Transmission Electron Microscopy (TEM) Analysis. HeLa or LNCaP cells were seeded at a density of 1 × 105/ml on 60-mm2 culture dishes and treated with CX-4945 (10 μM) for 24 h. Harvested cells were fixed with 1% glutaraldehyde in PBS for 2 h at 4 °C. After washing with 0.1 M cacodylate buffer containing 0.1% CaCl2, cells were postfixed with 1% OsO4 for 1 h at 4 °C. After dehydration, cells were embedded in Embed-812 (Electron Microscopy Science, PA, USA). Ultrathin sections were cut with a Leica EM UC6 microtome and post-stained with uranyl acetate and lead citrate. Images of the sections were observed using a H-7650 transmission electron microscope (Hitachi, Tokyo, Japan).
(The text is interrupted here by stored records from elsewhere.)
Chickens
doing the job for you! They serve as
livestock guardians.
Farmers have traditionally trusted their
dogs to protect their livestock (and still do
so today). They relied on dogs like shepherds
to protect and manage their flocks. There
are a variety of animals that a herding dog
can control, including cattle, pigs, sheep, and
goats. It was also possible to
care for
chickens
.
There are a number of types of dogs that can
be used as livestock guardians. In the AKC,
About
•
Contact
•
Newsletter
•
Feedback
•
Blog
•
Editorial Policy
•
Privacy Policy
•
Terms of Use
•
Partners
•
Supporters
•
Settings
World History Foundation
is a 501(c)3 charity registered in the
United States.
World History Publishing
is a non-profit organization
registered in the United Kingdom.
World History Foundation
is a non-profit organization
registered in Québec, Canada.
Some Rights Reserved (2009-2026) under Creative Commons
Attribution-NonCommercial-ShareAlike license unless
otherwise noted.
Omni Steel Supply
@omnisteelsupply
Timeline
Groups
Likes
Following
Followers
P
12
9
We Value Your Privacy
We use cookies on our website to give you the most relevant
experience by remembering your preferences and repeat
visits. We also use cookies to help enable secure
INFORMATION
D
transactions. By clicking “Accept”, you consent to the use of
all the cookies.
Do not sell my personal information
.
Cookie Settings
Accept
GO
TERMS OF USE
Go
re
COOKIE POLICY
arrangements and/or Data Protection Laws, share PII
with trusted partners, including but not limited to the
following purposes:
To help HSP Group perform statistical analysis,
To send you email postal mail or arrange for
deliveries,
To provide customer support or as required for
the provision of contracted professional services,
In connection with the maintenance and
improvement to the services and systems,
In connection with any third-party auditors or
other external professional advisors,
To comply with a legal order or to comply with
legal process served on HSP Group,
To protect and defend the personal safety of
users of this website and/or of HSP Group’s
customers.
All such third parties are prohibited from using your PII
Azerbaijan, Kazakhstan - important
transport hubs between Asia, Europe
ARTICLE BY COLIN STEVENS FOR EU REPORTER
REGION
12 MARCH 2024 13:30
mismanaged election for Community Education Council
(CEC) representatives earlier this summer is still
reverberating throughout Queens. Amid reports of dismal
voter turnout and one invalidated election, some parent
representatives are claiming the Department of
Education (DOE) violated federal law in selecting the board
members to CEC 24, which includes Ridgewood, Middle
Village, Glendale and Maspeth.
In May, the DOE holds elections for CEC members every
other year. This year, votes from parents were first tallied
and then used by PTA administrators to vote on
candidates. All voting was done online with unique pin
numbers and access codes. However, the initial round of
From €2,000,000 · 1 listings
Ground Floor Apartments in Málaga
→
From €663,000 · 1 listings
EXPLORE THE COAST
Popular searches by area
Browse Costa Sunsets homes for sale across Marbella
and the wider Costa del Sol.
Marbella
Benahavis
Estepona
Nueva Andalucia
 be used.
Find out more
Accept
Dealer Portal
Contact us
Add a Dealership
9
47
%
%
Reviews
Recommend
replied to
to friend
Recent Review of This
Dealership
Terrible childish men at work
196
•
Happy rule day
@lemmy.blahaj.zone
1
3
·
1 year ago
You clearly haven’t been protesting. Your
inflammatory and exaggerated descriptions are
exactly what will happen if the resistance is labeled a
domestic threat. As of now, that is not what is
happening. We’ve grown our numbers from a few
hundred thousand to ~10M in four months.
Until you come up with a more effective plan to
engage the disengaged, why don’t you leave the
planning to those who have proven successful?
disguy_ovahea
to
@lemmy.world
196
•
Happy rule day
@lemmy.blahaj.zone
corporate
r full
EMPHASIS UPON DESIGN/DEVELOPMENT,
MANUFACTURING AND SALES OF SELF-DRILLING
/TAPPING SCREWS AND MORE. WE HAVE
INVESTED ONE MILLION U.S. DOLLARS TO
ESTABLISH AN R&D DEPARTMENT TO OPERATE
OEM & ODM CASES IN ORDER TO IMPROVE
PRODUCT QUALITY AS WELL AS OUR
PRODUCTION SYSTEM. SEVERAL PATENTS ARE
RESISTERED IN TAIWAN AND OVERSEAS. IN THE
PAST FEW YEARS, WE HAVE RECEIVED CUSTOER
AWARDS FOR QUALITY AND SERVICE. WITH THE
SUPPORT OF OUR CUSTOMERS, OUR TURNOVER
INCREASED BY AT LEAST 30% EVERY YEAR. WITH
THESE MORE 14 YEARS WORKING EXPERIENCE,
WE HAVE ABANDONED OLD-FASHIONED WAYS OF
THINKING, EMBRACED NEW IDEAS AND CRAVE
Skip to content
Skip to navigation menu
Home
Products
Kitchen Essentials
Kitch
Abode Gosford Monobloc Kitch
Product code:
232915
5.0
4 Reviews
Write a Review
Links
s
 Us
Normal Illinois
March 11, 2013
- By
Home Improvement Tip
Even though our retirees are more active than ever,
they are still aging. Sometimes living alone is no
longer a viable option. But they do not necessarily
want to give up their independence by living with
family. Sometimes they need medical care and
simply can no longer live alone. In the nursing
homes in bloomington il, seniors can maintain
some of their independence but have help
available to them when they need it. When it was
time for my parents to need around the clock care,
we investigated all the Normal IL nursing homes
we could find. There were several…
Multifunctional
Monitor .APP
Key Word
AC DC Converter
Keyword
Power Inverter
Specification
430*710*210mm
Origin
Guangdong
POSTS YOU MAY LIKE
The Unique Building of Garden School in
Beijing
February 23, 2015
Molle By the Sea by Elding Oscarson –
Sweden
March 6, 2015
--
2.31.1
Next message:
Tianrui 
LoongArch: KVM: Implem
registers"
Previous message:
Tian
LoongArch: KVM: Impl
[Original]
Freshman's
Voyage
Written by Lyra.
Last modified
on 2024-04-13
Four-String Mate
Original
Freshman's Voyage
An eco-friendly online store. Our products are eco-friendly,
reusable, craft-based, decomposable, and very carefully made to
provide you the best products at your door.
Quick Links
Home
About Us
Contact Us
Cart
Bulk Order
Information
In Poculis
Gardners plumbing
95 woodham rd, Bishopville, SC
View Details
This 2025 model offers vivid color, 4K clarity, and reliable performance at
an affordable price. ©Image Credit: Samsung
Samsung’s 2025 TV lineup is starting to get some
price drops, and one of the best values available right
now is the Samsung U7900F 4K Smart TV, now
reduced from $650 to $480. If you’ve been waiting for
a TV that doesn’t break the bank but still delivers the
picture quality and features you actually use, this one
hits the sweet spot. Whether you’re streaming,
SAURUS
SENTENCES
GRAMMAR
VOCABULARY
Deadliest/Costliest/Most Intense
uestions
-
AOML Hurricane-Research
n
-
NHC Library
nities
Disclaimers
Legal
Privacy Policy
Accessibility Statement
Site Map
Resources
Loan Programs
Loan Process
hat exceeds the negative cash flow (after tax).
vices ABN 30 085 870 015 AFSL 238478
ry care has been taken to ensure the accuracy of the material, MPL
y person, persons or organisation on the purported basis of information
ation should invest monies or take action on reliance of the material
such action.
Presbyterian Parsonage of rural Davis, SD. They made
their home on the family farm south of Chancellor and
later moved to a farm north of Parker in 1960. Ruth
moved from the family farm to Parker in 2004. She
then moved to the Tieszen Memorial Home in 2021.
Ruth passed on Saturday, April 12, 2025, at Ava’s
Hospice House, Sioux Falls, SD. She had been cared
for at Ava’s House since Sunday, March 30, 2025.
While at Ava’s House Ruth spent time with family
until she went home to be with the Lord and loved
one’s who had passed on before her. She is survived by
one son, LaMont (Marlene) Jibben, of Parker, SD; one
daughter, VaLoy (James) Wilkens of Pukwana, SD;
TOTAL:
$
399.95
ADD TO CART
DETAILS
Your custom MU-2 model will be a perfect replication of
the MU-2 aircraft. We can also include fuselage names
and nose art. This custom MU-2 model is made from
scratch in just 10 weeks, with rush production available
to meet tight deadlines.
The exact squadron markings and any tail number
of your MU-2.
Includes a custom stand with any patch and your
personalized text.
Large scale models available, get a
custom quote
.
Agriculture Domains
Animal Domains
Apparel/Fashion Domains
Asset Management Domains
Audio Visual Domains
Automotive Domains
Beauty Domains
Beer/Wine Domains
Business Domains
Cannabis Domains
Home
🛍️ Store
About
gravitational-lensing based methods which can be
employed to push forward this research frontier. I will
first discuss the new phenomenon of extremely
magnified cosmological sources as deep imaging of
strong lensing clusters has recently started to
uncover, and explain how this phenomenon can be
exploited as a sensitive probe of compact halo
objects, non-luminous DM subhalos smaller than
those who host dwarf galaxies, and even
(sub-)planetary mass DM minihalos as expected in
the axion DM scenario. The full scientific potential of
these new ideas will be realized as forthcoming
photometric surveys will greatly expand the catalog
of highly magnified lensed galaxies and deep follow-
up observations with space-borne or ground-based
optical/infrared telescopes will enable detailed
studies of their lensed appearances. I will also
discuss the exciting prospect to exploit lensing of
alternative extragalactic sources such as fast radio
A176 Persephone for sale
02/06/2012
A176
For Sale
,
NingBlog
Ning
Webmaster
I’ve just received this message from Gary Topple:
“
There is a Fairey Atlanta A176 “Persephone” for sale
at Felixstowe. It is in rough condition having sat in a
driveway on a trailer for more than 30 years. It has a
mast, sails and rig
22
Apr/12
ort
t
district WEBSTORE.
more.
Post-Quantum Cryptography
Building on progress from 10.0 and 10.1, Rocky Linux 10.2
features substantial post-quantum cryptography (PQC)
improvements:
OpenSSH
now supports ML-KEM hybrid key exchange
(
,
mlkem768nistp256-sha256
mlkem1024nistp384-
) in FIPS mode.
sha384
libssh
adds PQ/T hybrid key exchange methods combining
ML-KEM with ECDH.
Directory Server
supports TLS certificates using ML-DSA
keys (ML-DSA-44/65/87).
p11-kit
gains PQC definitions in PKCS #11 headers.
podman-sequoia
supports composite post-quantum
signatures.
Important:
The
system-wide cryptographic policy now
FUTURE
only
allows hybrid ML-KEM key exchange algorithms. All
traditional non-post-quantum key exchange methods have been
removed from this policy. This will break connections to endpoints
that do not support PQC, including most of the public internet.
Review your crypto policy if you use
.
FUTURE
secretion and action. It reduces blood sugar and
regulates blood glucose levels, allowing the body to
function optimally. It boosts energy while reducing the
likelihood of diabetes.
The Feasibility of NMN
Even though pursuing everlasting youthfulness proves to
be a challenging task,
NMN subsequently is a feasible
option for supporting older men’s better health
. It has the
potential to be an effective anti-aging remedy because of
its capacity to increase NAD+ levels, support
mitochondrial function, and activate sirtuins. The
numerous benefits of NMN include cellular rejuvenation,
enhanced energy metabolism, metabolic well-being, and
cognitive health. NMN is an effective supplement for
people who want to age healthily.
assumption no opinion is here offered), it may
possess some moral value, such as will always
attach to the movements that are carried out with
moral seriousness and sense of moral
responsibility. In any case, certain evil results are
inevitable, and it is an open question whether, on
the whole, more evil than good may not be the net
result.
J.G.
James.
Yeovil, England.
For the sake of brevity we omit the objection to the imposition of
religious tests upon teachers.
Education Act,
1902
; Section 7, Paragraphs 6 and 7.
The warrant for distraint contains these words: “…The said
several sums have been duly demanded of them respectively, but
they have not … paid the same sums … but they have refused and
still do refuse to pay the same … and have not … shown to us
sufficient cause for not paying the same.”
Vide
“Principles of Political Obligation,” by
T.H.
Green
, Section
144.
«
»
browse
Western Blot Analysis. HeLa cells (2 × 105 cells) were incubated with CX-4945 for 24 h and Western blot analysis was performed. Briefly, cells were homogenized and centrifuged at 10,000 × g for 15 min. The supernatant was considered the cytoplasmic protein fraction. Denatured proteins were separated on the gels and transferred onto PVDF (Millipore, Temecula, CA, USA). After incubation with the appropriate antibody, membranes were developed with Pierce SuperSignal West Femto Maximum Sensitivity Substrate (Fisher Scientific, Pittsburgh, PA, USA) and signals were visualized using the LAS-3000 luminescent image analyzer (Fuji Photo Film Co., Ltd., Japan). Primary antibodies against p-mTOR, mTOR, p-S6K, S6K, p-Akt, Akt, and LC3 were purchased from Cell Signaling Biotechnology, Inc. (USA). Actin antibody and secondary antibodies were purchased from Santa Cruz Biotechnology, Inc. (USA). LNCaP cells were seeded at a density of 5 × 105 cells/ml in a 60-mm2 culture dish. After 1 day of culture, cells were serumstarved for 16 h and treated with vehicle (0.1% DMSO) or 10 μM CX-4945 for 0.5, 1, 2, 4, 6, 12, or 24 h. Western blot analysis was then performed as described above.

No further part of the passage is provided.